-- WHAT THE TASK ASKS --
Find every line containing the string "seit" in the data below, and report how many there are, with no other words.

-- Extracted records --
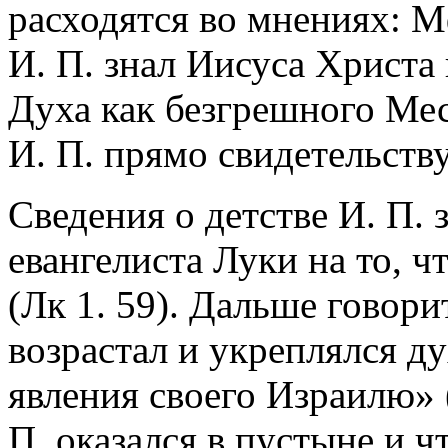
расходятся во мнениях: Мф
И. П. знал Иисуса Христа
Духа как безгрешного Месс
И. П. прямо свидетельствуе
Сведения о детстве И. П.
евангелиста Луки на то, ч
(Лк 1. 59). Дальше говори
возрастал и укреплялся д
явления своего Израилю» 
П. оказался в пустыне и ч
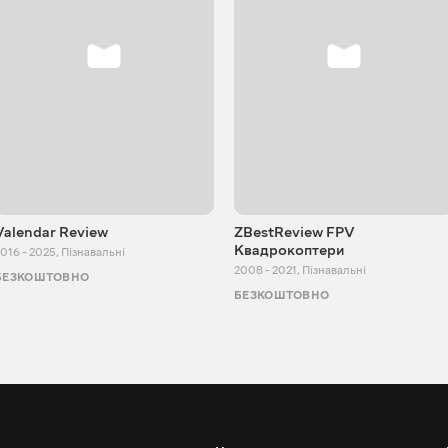
Valendar Review
ZBestReview FPV
Квадрокоптери
016 - 2025
,
Пізнавальні
2008 - 2021
,
Пізнавальні
БЕЗКОШТОВНО
БЕЗКОШТОВНО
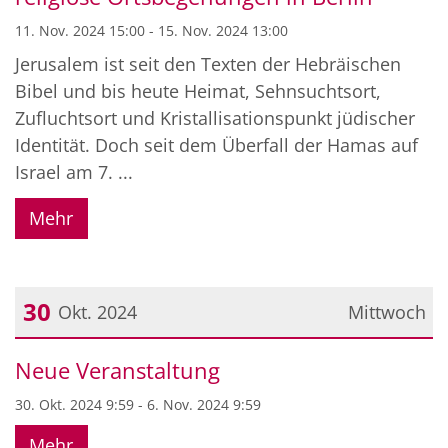
11. Nov. 2024 15:00 - 15. Nov. 2024 13:00
Jerusalem ist seit den Texten der Hebräischen
Bibel und bis heute Heimat, Sehnsuchtsort,
Zufluchtsort und Kristallisationspunkt jüdischer
Identität. Doch seit dem Überfall der Hamas auf
Israel am 7. ...
Mehr
30
Okt. 2024
Mittwoch
Datum: 30. Oktober 2024
Neue Veranstaltung
30. Okt. 2024 9:59 - 6. Nov. 2024 9:59
Mehr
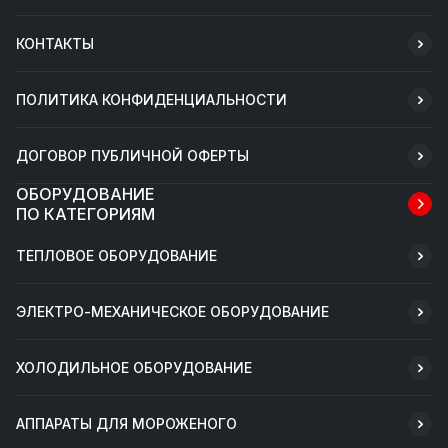
КОНТАКТЫ
ПОЛИТИКА КОНФИДЕНЦИАЛЬНОСТИ
ДОГОВОР ПУБЛИЧНОЙ ОФЕРТЫ
ОБОРУДОВАНИЕ
ПО КАТЕГОРИЯМ
ТЕПЛОВОЕ ОБОРУДОВАНИЕ
ЭЛЕКТРО-МЕХАНИЧЕСКОЕ ОБОРУДОВАНИЕ
ХОЛОДИЛЬНОЕ ОБОРУДОВАНИЕ
АППАРАТЫ ДЛЯ МОРОЖЕНОГО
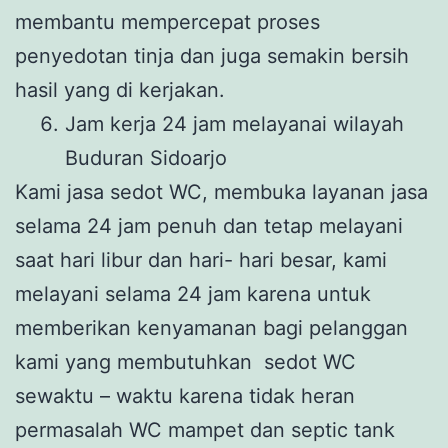
membantu mempercepat proses
penyedotan tinja dan juga semakin bersih
hasil yang di kerjakan.
Jam kerja 24 jam melayanai wilayah
Buduran Sidoarjo
Kami jasa sedot WC, membuka layanan jasa
selama 24 jam penuh dan tetap melayani
saat hari libur dan hari- hari besar, kami
melayani selama 24 jam karena untuk
memberikan kenyamanan bagi pelanggan
kami yang membutuhkan sedot WC
sewaktu – waktu karena tidak heran
permasalah WC mampet dan septic tank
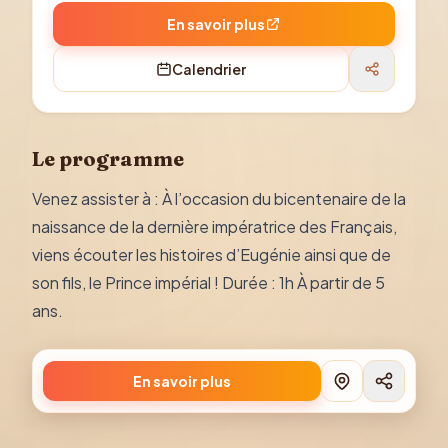
En savoir plus
Calendrier
Le programme
Venez assister à : À l’occasion du bicentenaire de la
naissance de la dernière impératrice des Français,
viens écouter les histoires d’Eugénie ainsi que de
son fils, le Prince impérial ! Durée : 1h À partir de 5
ans.
En savoir plus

-- THE COMPLETED TASK --
2